### TASK DETAILS
The task calls for every entry to be printed word for word, without the images.

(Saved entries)
>>

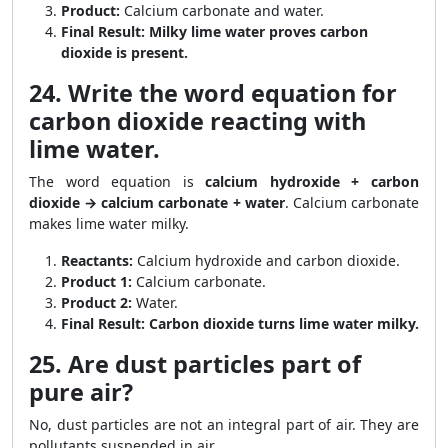
Product:
Calcium carbonate and water.
Final Result:
Milky lime water proves carbon
dioxide is present.
24. Write the word equation for
carbon dioxide reacting with
lime water.
The word equation is
calcium hydroxide + carbon
dioxide → calcium carbonate + water
. Calcium carbonate
makes lime water milky.
Reactants:
Calcium hydroxide and carbon dioxide.
Product 1:
Calcium carbonate.
Product 2:
Water.
Final Result:
Carbon dioxide turns lime water milky.
25. Are dust particles part of
pure air?
No, dust particles are not an integral part of air. They are
pollutants suspended in air.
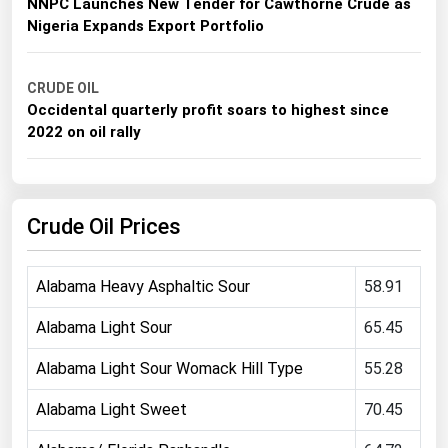
CRUDE OIL
Michigan
NNPC Launches New Tender for Cawthorne Crude as
Nigeria Expands Export Portfolio
Minnesota
Mississippi
CRUDE OIL
Missouri
Occidental quarterly profit soars to highest since
2022 on oil rally
Montana
Nebraska
Nevada
Crude Oil Prices
New Hampshire
New Jersey
Alabama Heavy Asphaltic Sour
58.91
New Mexico
Alabama Light Sour
65.45
New York
Alabama Light Sour Womack Hill Type
55.28
North Carolina
North Dakota
Alabama Light Sweet
70.45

<<

### YOUR RESPONSE
Product:
Calcium carbonate and water.
Final Result:
Milky lime water proves carbon
dioxide is present.
24. Write the word equation for
carbon dioxide reacting with
lime water.
The word equation is
calcium hydroxide + carbon
dioxide → calcium carbonate + water
. Calcium carbonate
makes lime water milky.
Reactants:
Calcium hydroxide and carbon dioxide.
Product 1:
Calcium carbonate.
Product 2:
Water.
Final Result:
Carbon dioxide turns lime water milky.
25. Are dust particles part of
pure air?
No, dust particles are not an integral part of air. They are
pollutants suspended in air.
CRUDE OIL
Michigan
NNPC Launches New Tender for Cawthorne Crude as
Nigeria Expands Export Portfolio
Minnesota
Mississippi
CRUDE OIL
Missouri
Occidental quarterly profit soars to highest since
2022 on oil rally
Montana
Nebraska
Nevada
Crude Oil Prices
New Hampshire
New Jersey
Alabama Heavy Asphaltic Sour
58.91
New Mexico
Alabama Light Sour
65.45
New York
Alabama Light Sour Womack Hill Type
55.28
North Carolina
North Dakota
Alabama Light Sweet
70.45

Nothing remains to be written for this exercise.